▸ **WHAT YOU WILL DO**: Restate the listing below word for word. No picture belongs in the result.
>>>
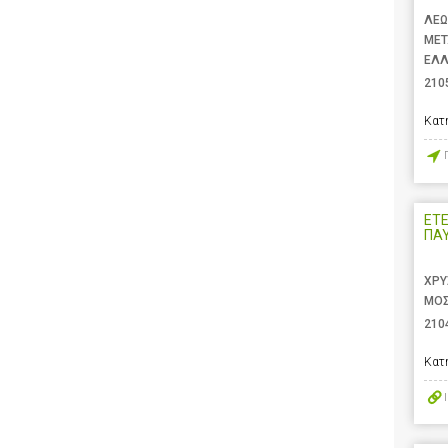
ΛΕΩ
ΜΕΤ
ΕΛ
210
Κατ
ΕΤ
ΠΑ
ΧΡΥ
ΜΟΣ
210
Κατ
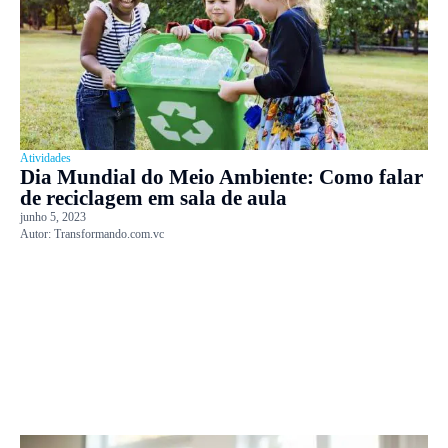
Atividades
Dia Mundial do Meio Ambiente: Como falar
de reciclagem em sala de aula
junho 5, 2023
Autor:
Transformando.com.vc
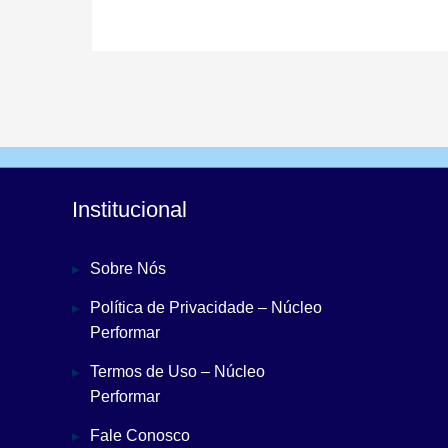
Institucional
Sobre Nós
Política de Privacidade – Núcleo
Performar
Termos de Uso – Núcleo
Performar
Fale Conosco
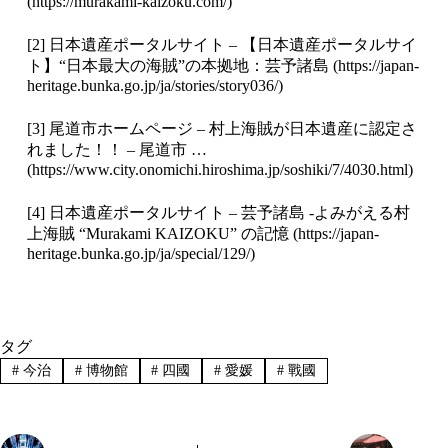
(
https://murakami-kaizoku.com/
)
[2] 日本遺産ポータルサイト – 【日本遺産ポータルサイ
ト】“日本最大の海賊”の本拠地：芸予諸島 (
https://japan-
heritage.bunka.go.jp/ja/stories/story036/
)
[3] 尾道市ホームページ – 村上海賊が日本遺産に認定さ
れました！！ – 尾道市 …
(
https://www.city.onomichi.hiroshima.jp/soshiki/7/4030.html
)
[4] 日本遺産ポータルサイト – 芸予諸島 -よみがえる村
上海賊 “Murakami KAIZOKU” の記憶 (
https://japan-
heritage.bunka.go.jp/ja/special/129/
)
タグ
#
今治
#
博物館
#
四國
#
愛媛
#
戰國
<<<
▸ **TASK ANSWER**:
ΛΕΩ
ΜΕΤ
ΕΛ
210
Κατ
ΕΤ
ΠΑ
ΧΡΥ
ΜΟΣ
210
Κατ
Atividades
Dia Mundial do Meio Ambiente: Como falar
de reciclagem em sala de aula
junho 5, 2023
Autor:
Transformando.com.vc
Institucional
Sobre Nós
Política de Privacidade – Núcleo
Performar
Termos de Uso – Núcleo
Performar
Fale Conosco
(
https://murakami-kaizoku.com/
)
[2] 日本遺産ポータルサイト – 【日本遺産ポータルサイ
ト】“日本最大の海賊”の本拠地：芸予諸島 (
https://japan-
heritage.bunka.go.jp/ja/stories/story036/
)
[3] 尾道市ホームページ – 村上海賊が日本遺産に認定さ
れました！！ – 尾道市 …
(
https://www.city.onomichi.hiroshima.jp/soshiki/7/4030.html
)
[4] 日本遺産ポータルサイト – 芸予諸島 -よみがえる村
上海賊 “Murakami KAIZOKU” の記憶 (
https://japan-
heritage.bunka.go.jp/ja/special/129/
)
タグ
#
今治
#
博物館
#
四國
#
愛媛
#
戰國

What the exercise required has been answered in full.